As stated in the Northern Ireland Primary Curriculum, 2007: “Children should be given opportunities to develop their confidence and independence through enjoyable reading experiences…” as the data shows, Mrs Y offers an enjoyable reading experience. Rose (2006) agrees that parents and carers, along with settings and schools, do much to foster reading attitudes.
- Increase our reading volunteers’ program
- Possible future reporting on Characteristics of Effective Learning throughout KS1 that builds on the existing reporting in EYFS
- Promote positive reading at home, remove level reading books
- Timetable guided reading sessions
- Design & Organise the Learning Environment
- Assess & monitor change in attitudes
- Can children’s attitude towards reading change?

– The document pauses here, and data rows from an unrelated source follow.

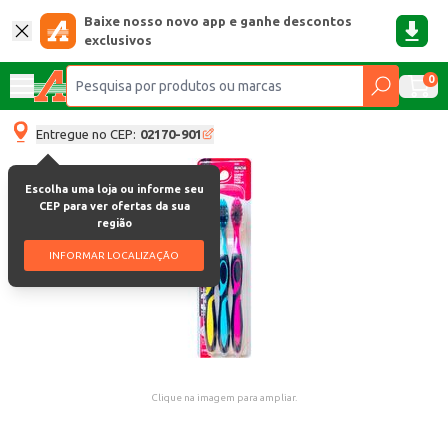
Baixe nosso novo app e ganhe descontos
exclusivos
0
Entregue no CEP:
02170-901
Escolha uma loja ou informe seu
CEP para ver ofertas da sua
região
INFORMAR LOCALIZAÇÃO
Clique na imagem para ampliar.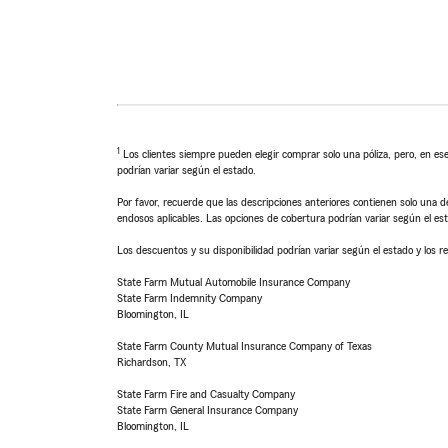
1
Los clientes siempre pueden elegir comprar solo una póliza, pero, en ese
podrían variar según el estado.
Por favor, recuerde que las descripciones anteriores contienen solo una de
endosos aplicables. Las opciones de cobertura podrían variar según el es
Los descuentos y su disponibilidad podrían variar según el estado y los re
State Farm Mutual Automobile Insurance Company
State Farm Indemnity Company
Bloomington, IL
State Farm County Mutual Insurance Company of Texas
Richardson, TX
State Farm Fire and Casualty Company
State Farm General Insurance Company
Bloomington, IL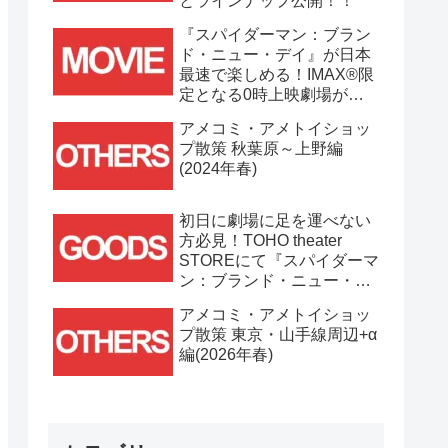
とラインナップ公開！！
『スパイダーマン：ブラン
ド・ニュー・デイ』が日本
最速で楽しめる！IMAX®限
定となる0時上映劇場が決
定！！
アメコミ・アメトイショッ
プ散策 秋葉原～上野編
(2024年春)
初日に劇場に足を運べない
方必見！TOHO theater
STOREにて『スパイダーマ
ン：ブランド・ニュー・デ
イ』劇場グッズ通販が
アメコミ・アメトイショッ
7/31(金)11時より開始！！
プ散策 東京・山手線周辺+α
編(2026年春)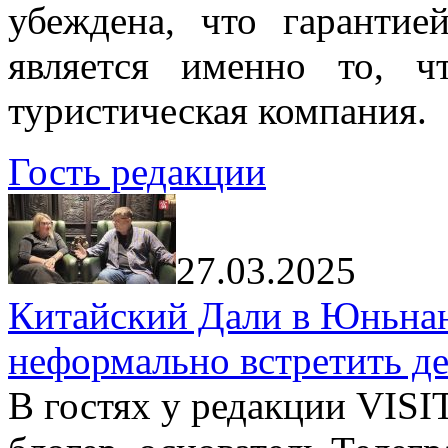
убеждена, что гарантие
является именно то, ч
туристическая компания.
Гость редакции
27.03.2025
Китайский Дали в Юньнань
неформально встретить д
В гостях у редакции VIS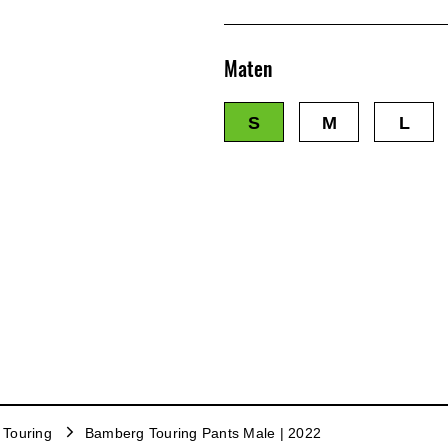
Maten
S
M
L
Touring
Bamberg Touring Pants Male | 2022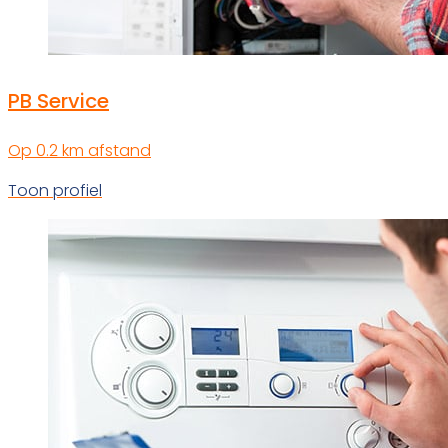
PB Service
Op 0.2 km afstand
Toon profiel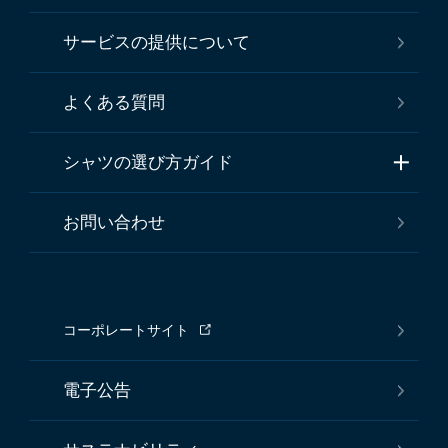
サービスの提供について
よくある質問
シャツの選び方ガイド
お問い合わせ
コーポレートサイト
電子公告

To find time for teachers/practitioners to meet, plan, reflect and implement ideas was a challenge when conducting this project. In an infant school setting, all practitioners teach all subjects and with a busy timetable it often is difficult to just focus on the one area. Subject coordinators often work in isolation with not much success in delivering new initiatives. Introducing development groups across the school will allow teams of colleagues to collaborate, reflect on areas of the curriculum, implement new initiatives and identify steps needed to enhance the children’s learning across the school.
The data driven dialogue conversations with teachers/practitioners sparked much discussion and led to initiatives in training for guided reading and encouraged teachers/practitioners to revaluate the learning environment in terms of being literacy rich and changing the timetable to offer quality reading sessions.
The impact of my research has been to facilitate teachers/practitioners to discuss the data collected, evaluate and reflect on the comments and questionnaire responses from the students. It has created a platform of discussion and encouraged change in the way facilitators will set up their learning environments. Most of all, it has ensured that the weekly timetable allows time for enriched and purposeful group reading and expand our volunteers program.
ABC Literacy, 2007, Northern Ireland Education Board. Reading Guidance for Key Stage 1.
McKenna,M, Kear,D and Ellsworth,R. 1995, Children’s Attitudes toward Reading: A national survey. pages 934 – 956
Rose, J. 2006. Independent review of the teaching of early reading.